I've made something just like that. A few years back I made a "commercial" hazardous gas sensing system using CNT transistors, and installed it in an industrial chemical facility. This was based on technology I'd worked on as a postdoc which had been picked up by a Silicon Valley company and further invested in by DARPA. That's how things are supposed to work, right? It was a great technology demonstration, but too expensive to actually compete in the market. The project died as soon as we installed that first system.

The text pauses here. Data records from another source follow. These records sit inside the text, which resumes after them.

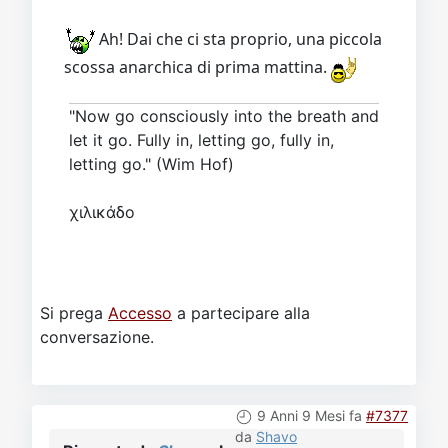
Ah! Dai che ci sta proprio, una piccola
scossa anarchica di prima mattina.
"Now go consciously into the breath and
let it go. Fully in, letting go, fully in,
letting go." (Wim Hof)
χιλικάδο
Si prega
Accesso
a partecipare alla
conversazione.
9 Anni 9 Mesi fa
#7377
da
Shavo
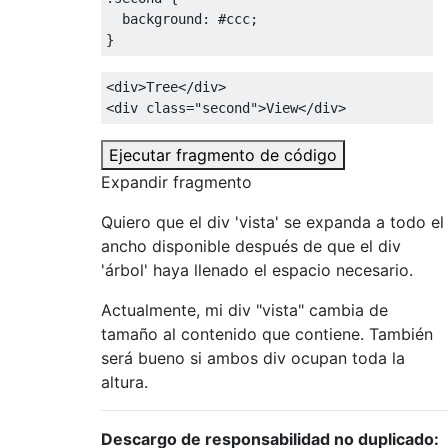
background
:
#ccc
;
}
<div>
Tree
</div>
<div
class
=
"second"
>
View
</div>
Ejecutar fragmento de código
Expandir fragmento
Quiero que el div 'vista' se expanda a todo el
ancho disponible después de que el div
'árbol' haya llenado el espacio necesario.
Actualmente, mi div "vista" cambia de
tamaño al contenido que contiene. También
será bueno si ambos div ocupan toda la
altura.
Descargo de responsabilidad no duplicado:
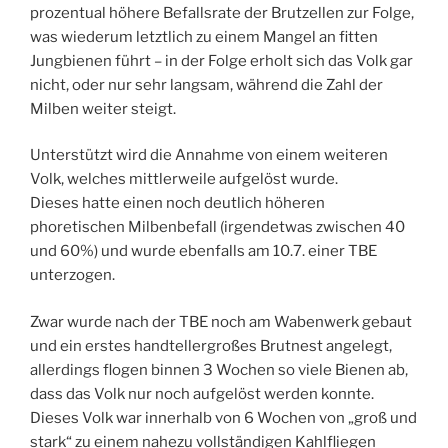
prozentual höhere Befallsrate der Brutzellen zur Folge,
was wiederum letztlich zu einem Mangel an fitten
Jungbienen führt – in der Folge erholt sich das Volk gar
nicht, oder nur sehr langsam, während die Zahl der
Milben weiter steigt.
Unterstützt wird die Annahme von einem weiteren
Volk, welches mittlerweile aufgelöst wurde.
Dieses hatte einen noch deutlich höheren
phoretischen Milbenbefall (irgendetwas zwischen 40
und 60%) und wurde ebenfalls am 10.7. einer TBE
unterzogen.
Zwar wurde nach der TBE noch am Wabenwerk gebaut
und ein erstes handtellergroßes Brutnest angelegt,
allerdings flogen binnen 3 Wochen so viele Bienen ab,
dass das Volk nur noch aufgelöst werden konnte.
Dieses Volk war innerhalb von 6 Wochen von „groß und
stark“ zu einem nahezu vollständigen Kahlfliegen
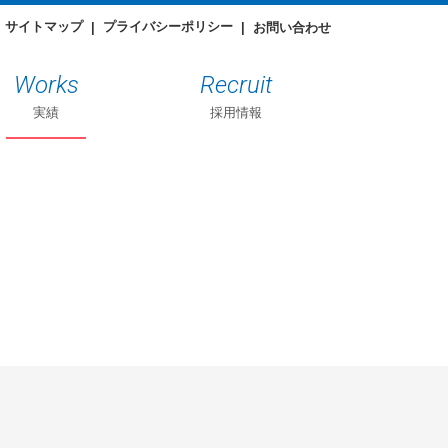
サイトマップ
プライバシーポリシー
お問い合わせ
Works
Recruit
実績
採用情報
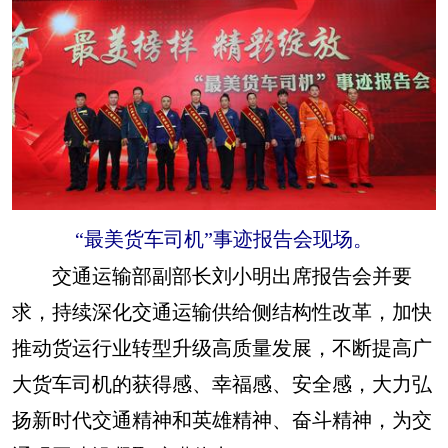
“最美货车司机”事迹报告会现场。
交通运输部副部长刘小明出席报告会并要
求，持续深化交通运输供给侧结构性改革，加快
推动货运行业转型升级高质量发展，不断提高广
大货车司机的获得感、幸福感、安全感，大力弘
扬新时代交通精神和英雄精神、奋斗精神，为交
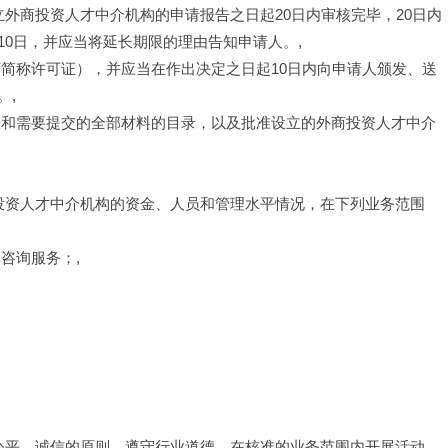
立外商投资人才中介机构的申请报告之日起20日内审核完毕，20日内
0日，并应当将延长期限的理由告知申请人。,
下简称许可证），并应当在作出决定之日起10日内向申请人颁发、送
。,
限和需要提交的全部材料的目录，以及批准设立的外商投资人才中介
商投资人才中介机构的资金、人员和管理水平情况，在下列业务范围
咨询服务；,
、公平、诚信的原则，遵守行业道德，在核准的业务范围内开展活动，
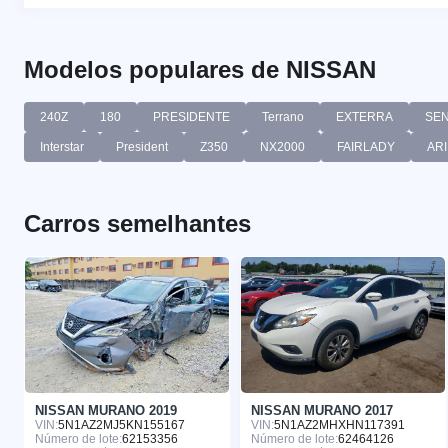
Modelos populares de NISSAN
240Z
180
PRESIDENTE
Terrano
EXTERRA
SE
Interstar
President
Z350
NX2000
FAIRLADY
ARI
Carros semelhantes
NISSAN MURANO 2019
NISSAN MURANO 2017
VIN:
5N1AZ2MJ5KN155167
VIN:
5N1AZ2MHXHN117391
Número de lote:
62153356
Número de lote:
62464126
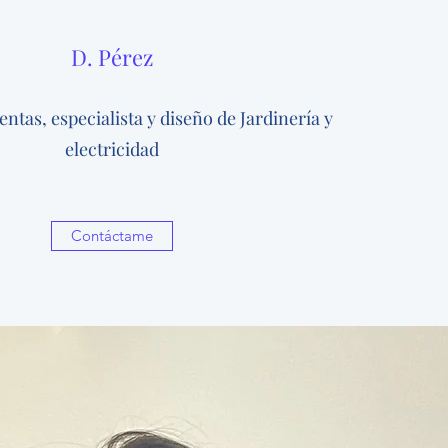
D. Pérez
ntas, especialista y diseño de Jardinería y
electricidad
Contáctame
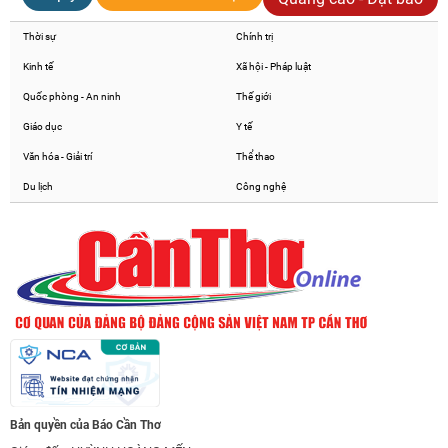
Thời sự
Chính trị
Kinh tế
Xã hội - Pháp luật
Quốc phòng - An ninh
Thế giới
Giáo dục
Y tế
Văn hóa - Giải trí
Thể thao
Du lịch
Công nghệ
Bản quyền của Báo Cần Thơ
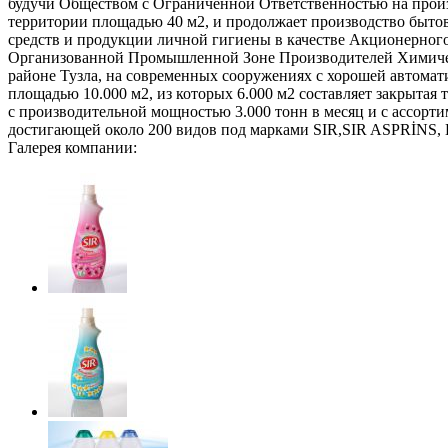
будучи Обществом с Ограниченной Ответственностью на прои
территории площадью 40 м2, и продолжает производство быт
средств и продукции личной гигиены в качестве Акционерног
Организованной Промышленной Зоне Производителей Химиче
районе Тузла, на современных сооружениях с хорошей автома
площадью 10.000 м2, из которых 6.000 м2 составляет закрытая 
с производительной мощностью 3.000 тонн в месяц и с ассорт
достигающей около 200 видов под марками SIR,SIR ASPRİNS
Галерея компании:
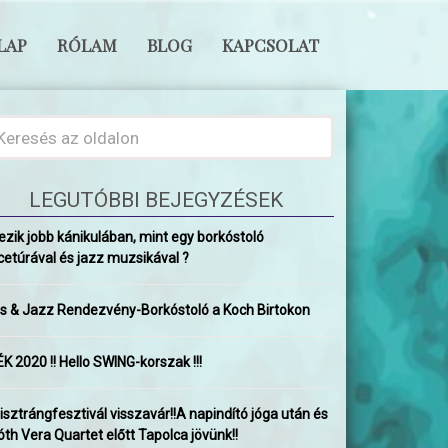
LAP
RÓLAM
BLOG
KAPCSOLAT
LEGUTÓBBI BEJEGYZÉSEK
ezik jobb kánikulában, mint egy borkóstoló
cetúrával és jazz muzsikával ?
ss & Jazz Rendezvény-Borkóstoló a Koch Birtokon
K 2020 !! Hello SWING-korszak !!!
isztrángfesztivál visszavár!!A napindító jóga után és
óth Vera Quartet előtt Tapolca jövünk!!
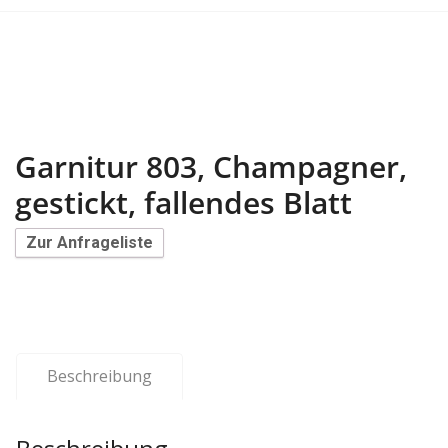
Garnitur 803, Champagner,
gestickt, fallendes Blatt
Zur Anfrageliste
Beschreibung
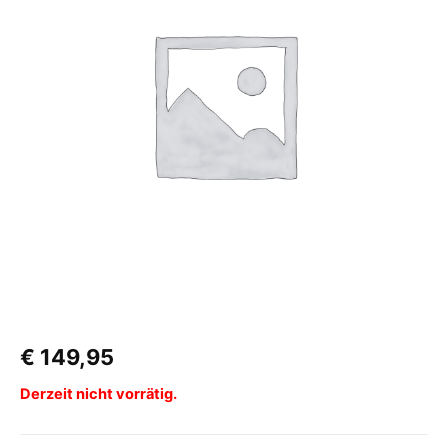
€
149,95
Derzeit nicht vorrätig.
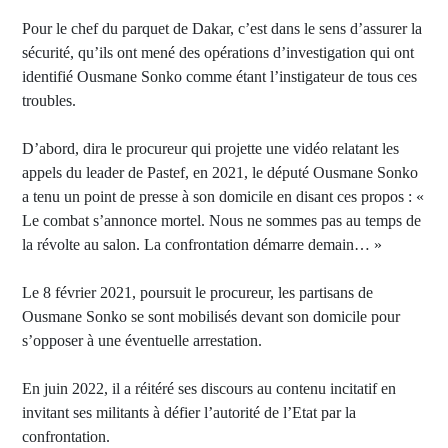
Pour le chef du parquet de Dakar, c’est dans le sens d’assurer la
sécurité, qu’ils ont mené des opérations d’investigation qui ont
identifié Ousmane Sonko comme étant l’instigateur de tous ces
troubles.
D’abord, dira le procureur qui projette une vidéo relatant les
appels du leader de Pastef, en 2021, le député Ousmane Sonko
a tenu un point de presse à son domicile en disant ces propos : «
Le combat s’annonce mortel. Nous ne sommes pas au temps de
la révolte au salon. La confrontation démarre demain… »
Le 8 février 2021, poursuit le procureur, les partisans de
Ousmane Sonko se sont mobilisés devant son domicile pour
s’opposer à une éventuelle arrestation.
En juin 2022, il a réitéré ses discours au contenu incitatif en
invitant ses militants à défier l’autorité de l’Etat par la
confrontation.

The problem is not quality of the nanotubes, or material inhomogeneity (crystallographicly pure CNTs have been available for many years now), nor is it the price of CNTs. The limiting cost comes from the manufacturing processes that must be altered from exiting standards to accommodate CNTs. So... demo devices and prototypes are really not interesting anymore, we've had 20 years of those. We need to be seeing investment in foundries and factories designed to handle this material as an input. That's not going to happen at a university, and it's not likely to come from IBM or any of the other companies that have turned the nanotech PR-granting cycle into a cottage industry. If you're a commercial scientist being funded with grants, you have to be very careful not to get caught up in that death-spiral. The particular paper that this Slashdot summary is about is simply a slight alteration of science and techniques first developed (by IBM!) more than 10 years ago (they switched out titanium for molybdenum while keeping the same device geometry and non-scalable fabrication techniques). It's nice to see CNTs get attention again in a top tier journal, but this is not yet commercially relevant work.
We should be interested when IBM says they're setting up a production line to test manufacture, package, and integrate into assembly some thousands of these chips.